Étant donné que la ciclosporine est un substrat et un inhibiteur de transport du gène MDR1, son administration conjointe avec des médicaments substrats de la glycoprotéine P (par exemple l’itraconazole) peut potentialiser leur toxicité.

Références

  • 1. Colombo S, Sartori E. Ciclosporine and the cat: current understanding and review of clinical use. J. Feline Med. Surg. 2018;20 (3):244-255.
  • 2. Heinrich NA, McKeever PJ, Eisenschenk MC. Adverse events in 50 cats with allergic dermatitis receiving ciclosporin. Vet. Dermatol. 2011;22 (6):511-520.
  • 3. Lockwood SL, Schick AE, Lewis TP et coll. Investigation of subclinical bacteriuria in cats with dermatological disease receiving long-term glucocorticoids and/or ciclosporin. Vet. Dermatol. 2018;29 (1):25-e12
  • 4. Mueller RS, Nuttall TJ, Prost C et coll. Treatment of the feline atopic syndrome: a systematic review. Vet. Dermatol. 2021;32 (1):43-e8.
  • 5. Pierce KE Jr, Wilkie DA, Gemensky-Metzler AJ et coll. An association between systemic cyclosporine administration and development of acute bullous keratopathy in cats. Vet. Ophthalmol. 2016;19 (Suppl 1):77-85.
  • 6. Roberts ES, Speranza C, Friberg C et coll. Confirmatory field study for the evaluation of ciclosporin at a target dose of 7.0 mg/kg (3.2 mg/lb) in the control of feline hypersensitivity dermatitis. J. Feline Med. Surg. 2016;18 (11):889-897.
  • 7. Steffan J, Roberts E, Cannon A et coll. Dose tapering for ciclosporin in cats with nonflea-induced hypersensitivity dermatitis. Vet. Dermatol. 2013;24 (3):315-322.
  • 8. Wisselink MA, Willemse T. The efficacy of cyclosporine A in cats with presumed atopic dermatitis: a double blind, randomised prednisolone-controlled study. Vet. J. 2009;180 (1):55-59.

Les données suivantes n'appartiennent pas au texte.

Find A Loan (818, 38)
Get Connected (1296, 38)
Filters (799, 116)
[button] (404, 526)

Conflit d’intérêts : Aucun

CONCLUSION

La ciclosporine peut être utilisée comme traitement de première intention du prurit chronique d’origine allergique chez le chat, à la dose quotidienne de 7 mg/kg par voie orale. Cette posologie est maintenue jusqu’à l’amélioration et la guérison clinique, puis progressivement diminuée. Dans plus de la moitié des cas, la dose pourra à terme être réduite à deux prises par semaine. Les propriétaires doivent être prévenus de la potentielle survenue de troubles digestifs et d’un amaigrissement. Une sérologie toxoplasmose peut être recommandée avant de débuter le traitement chez les chats chasseurs ayant accès à l’extérieur.